Problem description: Leave out any pictures and transcribe all other data below exactly.

-- Opening Marker --

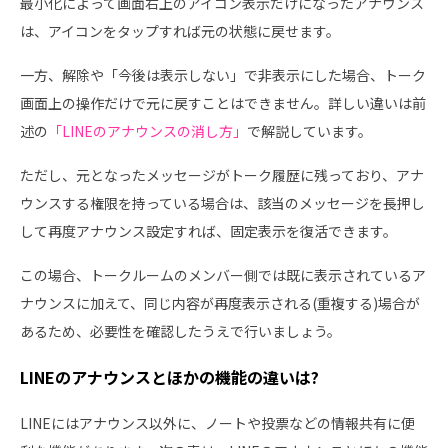
最小化によって画面右上のアイコン表示だけになったアナウンス
は、アイコンをタップすれば元の状態に戻せます。
一方、解除や「今後は表示しない」で非表示にした場合、トーク
画面上の操作だけで元に戻すことはできません。詳しい違いは前
述の
「LINEのアナウンスの消し方」
で解説しています。
ただし、元となったメッセージがトーク履歴に残っており、アナ
ウンスする権限を持っている場合は、該当のメッセージを長押し
して再度アナウンス設定すれば、固定表示を復活できます。
この場合、トークルームのメンバー側では既に表示されているア
ナウンスに加えて、同じ内容が再度表示される(重複する)場合が
あるため、必要性を確認したうえで行いましょう。
LINEのアナウンスとほかの機能の違いは?
LINEにはアナウンス以外に、ノートや投票などの情報共有に便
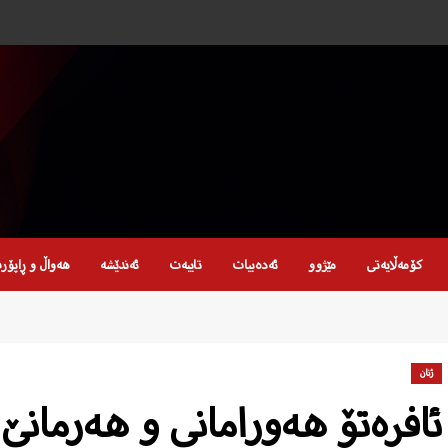
کۆمەڵایەتی
مێژوو
ئەدەبیات
تایبەت
ئەندێشە
هەواڵ و ڕاپۆر
ژنان
ئافرەتۆ هەورامانی و هەرمانێ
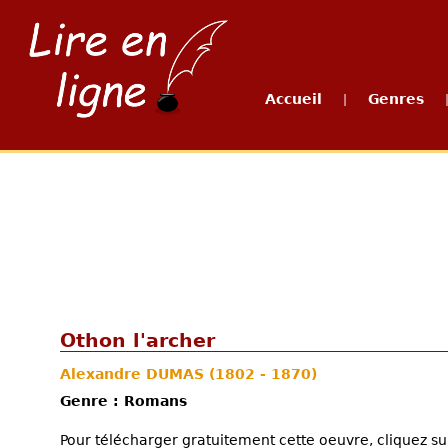
Accueil
Genres
|
Othon l'archer
Alexandre DUMAS
(1802 - 1870)
Genre : Romans
Pour télécharger gratuitement cette oeuvre, cliquez sur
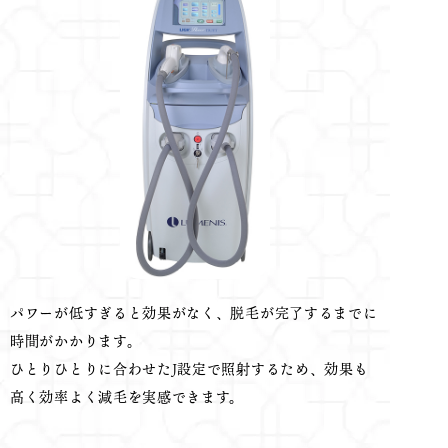
パワーが低すぎると効果がなく、脱毛が完了するまでに
時間がかかります。
ひとりひとりに合わせたJ設定で照射するため、効果も
高く効率よく減毛を実感できます。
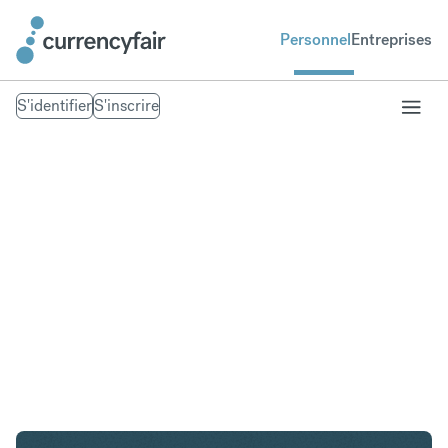
Personnel
Entreprises
S'identifier
S'inscrire
HUF en AED
Convertir Forint hongrois en Dirham des Émirats
arabes unis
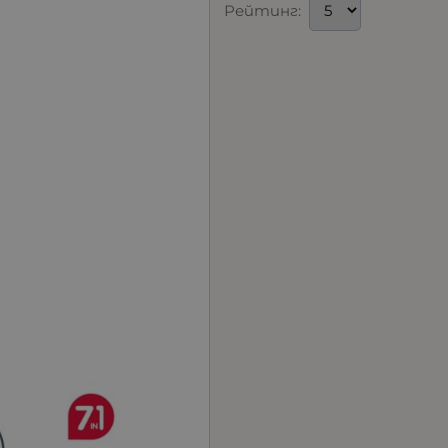
Рейтинг:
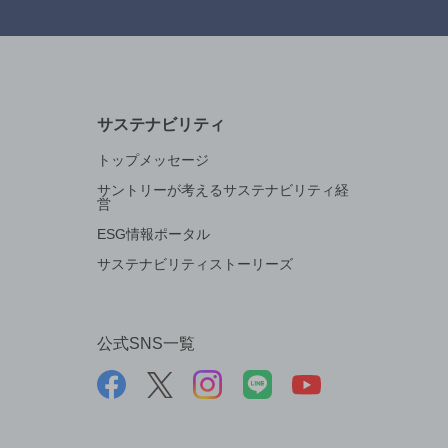
サステナビリティ
トップメッセージ
サントリーが考えるサステナビリティ経
営
ESG情報ポータル
サステナビリティストーリーズ
公式SNS一覧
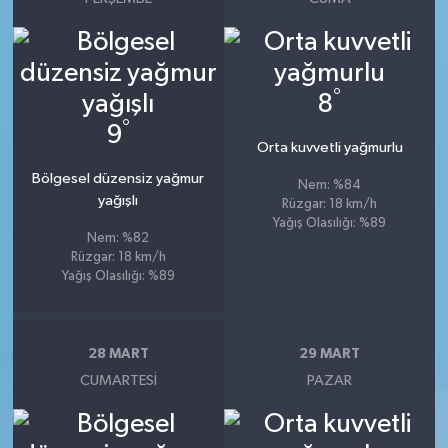
°
8
°
9
Orta kuvvetli yağmurlu
Bölgesel düzensiz yağmur
Nem: %84
yağışlı
Rüzgar: 18 km/h
Yağış Olasılığı: %89
Nem: %82
Rüzgar: 18 km/h
Yağış Olasılığı: %89
28 MART
29 MART
CUMARTESI
PAZAR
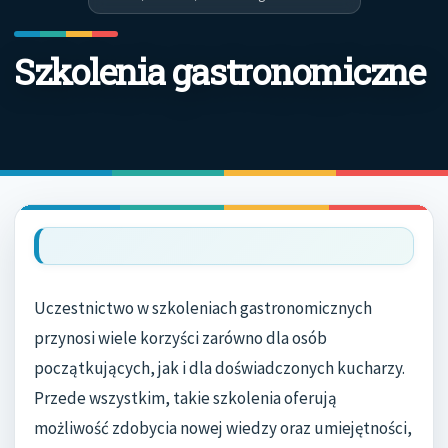
Szkolenia gastronomiczne
Uczestnictwo w szkoleniach gastronomicznych
przynosi wiele korzyści zarówno dla osób
początkujących, jak i dla doświadczonych kucharzy.
Przede wszystkim, takie szkolenia oferują
możliwość zdobycia nowej wiedzy oraz umiejętności,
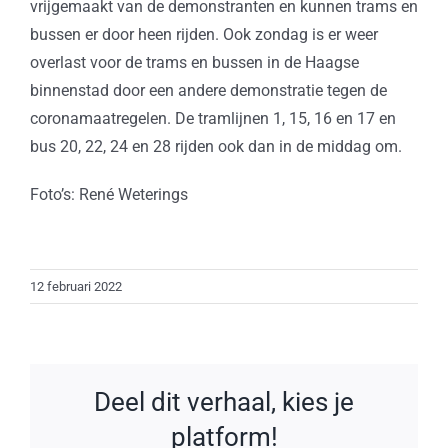
vrijgemaakt van de demonstranten en kunnen trams en
bussen er door heen rijden. Ook zondag is er weer
overlast voor de trams en bussen in de Haagse
binnenstad door een andere demonstratie tegen de
coronamaatregelen. De tramlijnen 1, 15, 16 en 17 en
bus 20, 22, 24 en 28 rijden ook dan in de middag om.
Foto’s: René Weterings
12 februari 2022
Deel dit verhaal, kies je
platform!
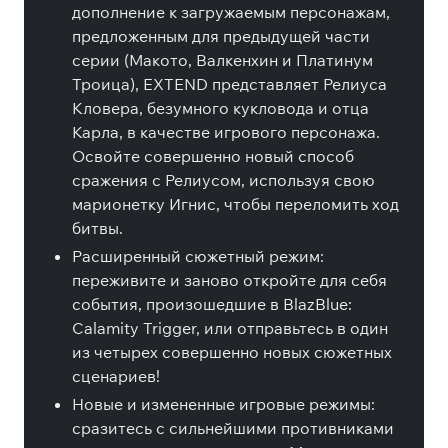
дополнение к загружаемым персонажам,
предложенным для предыдущей части
серии (Макото, Валкенхин и Платинум
Троица), EXTEND представляет Релиуса
Кловера, безумного кукловода и отца
Карла, в качестве игрового персонажа.
Освойте совершенно новый способ
сражения с Релиусом, используя свою
марионетку Игнис, чтобы переломить ход
битвы.
Расширенный сюжетный режим:
переживите и заново откройте для себя
события, произошедшие в BlazBlue:
Calamity Trigger, или отправьтесь в один
из четырех совершенно новых сюжетных
сценариев!
Новые и измененные игровые режимы:
сразитесь с сильнейшими противниками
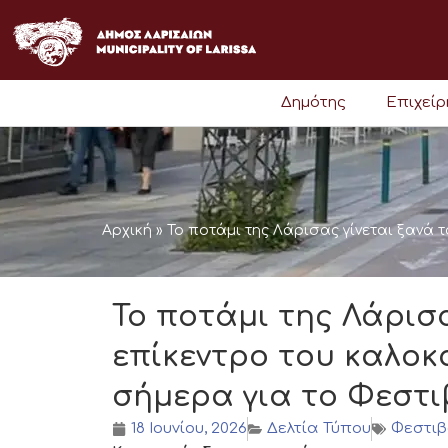
Μετάβαση
στο
περιεχόμενο
Δημότης
Επιχεί
Αρχική
»
Το ποτάμι της Λάρισας γίνεται ξανά τ
Το ποτάμι της Λάρισα
επίκεντρο του καλοκα
σήμερα για το Φεστι
18 Ιουνίου, 2026
Δελτία Τύπου
Φεστιβ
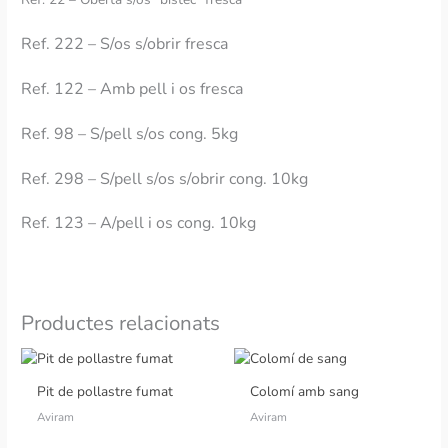
Ref. 222 – S
/os s/obrir fresca
Ref. 122 –
Amb pell i os fresca
Ref. 98 –
S/pell s/os cong. 5kg
Ref. 298 –
S/pell s/os s/obrir cong. 10kg
Ref. 123 –
A/pell i os cong. 10kg
Productes relacionats
Pit de pollastre fumat
Colomí amb sang
Aviram
Aviram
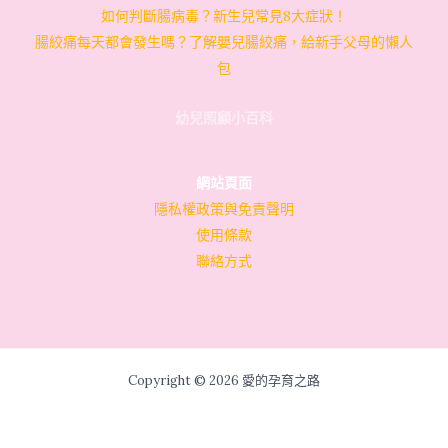
如何判斷腸病毒？新生兒常見8大症狀！
腸絞痛每天都會發生嗎？了解嬰兒腸絞痛，給新手父母的懶人
包
幼兒照顧小百科
網站頁面
隱私權政策與免責聲明
使用條款
聯絡方式
Copyright © 2026 愛的孕育之路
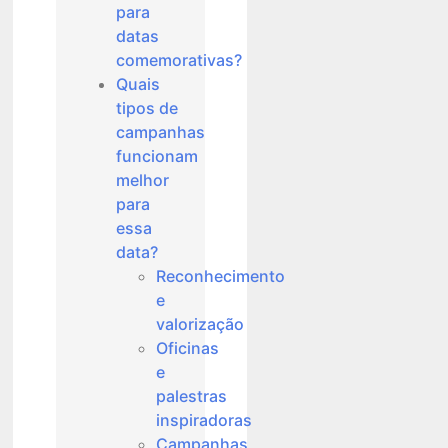
para
datas
comemorativas?
Quais
tipos de
campanhas
funcionam
melhor
para
essa
data?
Reconhecimento
e
valorização
Oficinas
e
palestras
inspiradoras
Campanhas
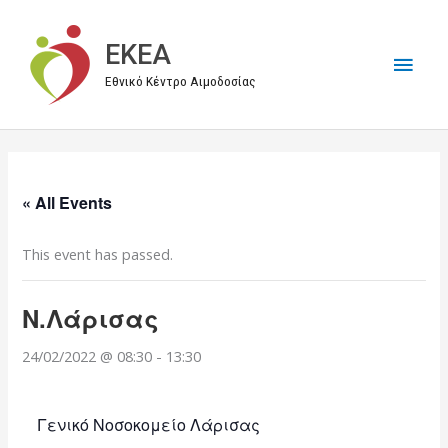
Μετάβαση
στο
EKEA
Κύρι
περιεχόμενο
Εθνικό Κέντρο Αιμοδοσίας
Μεν
« All Events
This event has passed.
Ν.Λάρισας
24/02/2022 @ 08:30
-
13:30
Γενικό Νοσοκομείο Λάρισας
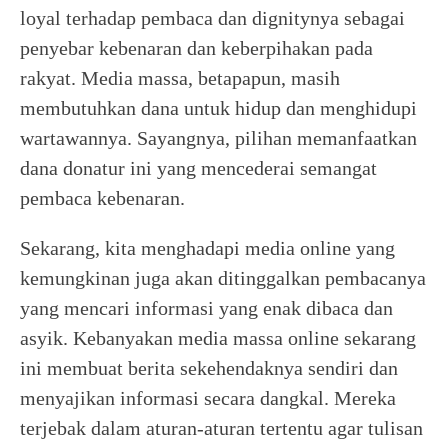
loyal terhadap pembaca dan dignitynya sebagai
penyebar kebenaran dan keberpihakan pada
rakyat. Media massa, betapapun, masih
membutuhkan dana untuk hidup dan menghidupi
wartawannya. Sayangnya, pilihan memanfaatkan
dana donatur ini yang mencederai semangat
pembaca kebenaran.
Sekarang, kita menghadapi media online yang
kemungkinan juga akan ditinggalkan pembacanya
yang mencari informasi yang enak dibaca dan
asyik. Kebanyakan media massa online sekarang
ini membuat berita sekehendaknya sendiri dan
menyajikan informasi secara dangkal. Mereka
terjebak dalam aturan-aturan tertentu agar tulisan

-- Closing Marker --

Response to the exercise:
最小化によって画面右上のアイコン表示だけになったアナウンス
は、アイコンをタップすれば元の状態に戻せます。
一方、解除や「今後は表示しない」で非表示にした場合、トーク
画面上の操作だけで元に戻すことはできません。詳しい違いは前
述の
「LINEのアナウンスの消し方」
で解説しています。
ただし、元となったメッセージがトーク履歴に残っており、アナ
ウンスする権限を持っている場合は、該当のメッセージを長押し
して再度アナウンス設定すれば、固定表示を復活できます。
この場合、トークルームのメンバー側では既に表示されているア
ナウンスに加えて、同じ内容が再度表示される(重複する)場合が
あるため、必要性を確認したうえで行いましょう。
LINEのアナウンスとほかの機能の違いは?
LINEにはアナウンス以外に、ノートや投票などの情報共有に便
کۆمەڵایەتی
مێژوو
ئەدەبیات
تایبەت
ئەندێشە
هەواڵ و ڕاپۆر
ژنان
ئافرەتۆ هەورامانی و هەرمانێ
Accueil
Genres
|
Othon l'archer
Alexandre DUMAS
(1802 - 1870)
Genre : Romans
Pour télécharger gratuitement cette oeuvre, cliquez sur
パワーが低すぎると効果がなく、脱毛が完了するまでに
時間がかかります。
ひとりひとりに合わせたJ設定で照射するため、効果も
高く効率よく減毛を実感できます。
Personnel
Entreprises
S'identifier
S'inscrire
HUF en AED
Convertir Forint hongrois en Dirham des Émirats
arabes unis
Рейтинг:
サステナビリティ
トップメッセージ
サントリーが考えるサステナビリティ経
営
ESG情報ポータル
サステナビリティストーリーズ
公式SNS一覧
°
8
°
9
Orta kuvvetli yağmurlu
Bölgesel düzensiz yağmur
Nem: %84
yağışlı
Rüzgar: 18 km/h
Yağış Olasılığı: %89
Nem: %82
Rüzgar: 18 km/h
Yağış Olasılığı: %89
28 MART
29 MART
CUMARTESI
PAZAR
Szkolenia gastronomiczne
Uczestnictwo w szkoleniach gastronomicznych
przynosi wiele korzyści zarówno dla osób
początkujących, jak i dla doświadczonych kucharzy.
Przede wszystkim, takie szkolenia oferują
możliwość zdobycia nowej wiedzy oraz umiejętności,
vrijgemaakt van de demonstranten en kunnen trams en
bussen er door heen rijden. Ook zondag is er weer
overlast voor de trams en bussen in de Haagse
binnenstad door een andere demonstratie tegen de
coronamaatregelen. De tramlijnen 1, 15, 16 en 17 en
bus 20, 22, 24 en 28 rijden ook dan in de middag om.
Foto’s: René Weterings
12 februari 2022
Deel dit verhaal, kies je
platform!
дополнение к загружаемым персонажам,
предложенным для предыдущей части
серии (Макото, Валкенхин и Платинум
Троица), EXTEND представляет Релиуса
Кловера, безумного кукловода и отца
Карла, в качестве игрового персонажа.
Освойте совершенно новый способ
сражения с Релиусом, используя свою
марионетку Игнис, чтобы переломить ход
битвы.
Расширенный сюжетный режим:
переживите и заново откройте для себя
события, произошедшие в BlazBlue:
Calamity Trigger, или отправьтесь в один
из четырех совершенно новых сюжетных
сценариев!
Новые и измененные игровые режимы:
сразитесь с сильнейшими противниками
Μετάβαση
στο
περιεχόμενο
Δημότης
Επιχεί
Αρχική
»
Το ποτάμι της Λάρισας γίνεται ξανά τ
Το ποτάμι της Λάρισα
επίκεντρο του καλοκα
σήμερα για το Φεστι
18 Ιουνίου, 2026
Δελτία Τύπου
Φεστιβ
Ref. 222 – S
/os s/obrir fresca
Ref. 122 –
Amb pell i os fresca
Ref. 98 –
S/pell s/os cong. 5kg
Ref. 298 –
S/pell s/os s/obrir cong. 10kg
Ref. 123 –
A/pell i os cong. 10kg
Productes relacionats
Pit de pollastre fumat
Colomí amb sang
Aviram
Aviram
如何判斷腸病毒？新生兒常見8大症狀！
腸絞痛每天都會發生嗎？了解嬰兒腸絞痛，給新手父母的懶人
包
幼兒照顧小百科
網站頁面
隱私權政策與免責聲明
使用條款
聯絡方式
Copyright © 2026 愛的孕育之路
para
datas
comemorativas?
Quais
tipos de
campanhas
funcionam
melhor
para
essa
data?
Reconhecimento
e
valorização
Oficinas
e
palestras
inspiradoras
Campanhas
Μετάβαση
στο
EKEA
Κύρι
περιεχόμενο
Εθνικό Κέντρο Αιμοδοσίας
Μεν
« All Events
This event has passed.
Ν.Λάρισας
24/02/2022 @ 08:30
-
13:30
Γενικό Νοσοκομείο Λάρισας
loyal terhadap pembaca dan dignitynya sebagai
penyebar kebenaran dan keberpihakan pada
rakyat. Media massa, betapapun, masih
membutuhkan dana untuk hidup dan menghidupi
wartawannya. Sayangnya, pilihan memanfaatkan
dana donatur ini yang mencederai semangat
pembaca kebenaran.
Sekarang, kita menghadapi media online yang
kemungkinan juga akan ditinggalkan pembacanya
yang mencari informasi yang enak dibaca dan
asyik. Kebanyakan media massa online sekarang
ini membuat berita sekehendaknya sendiri dan
menyajikan informasi secara dangkal. Mereka
terjebak dalam aturan-aturan tertentu agar tulisan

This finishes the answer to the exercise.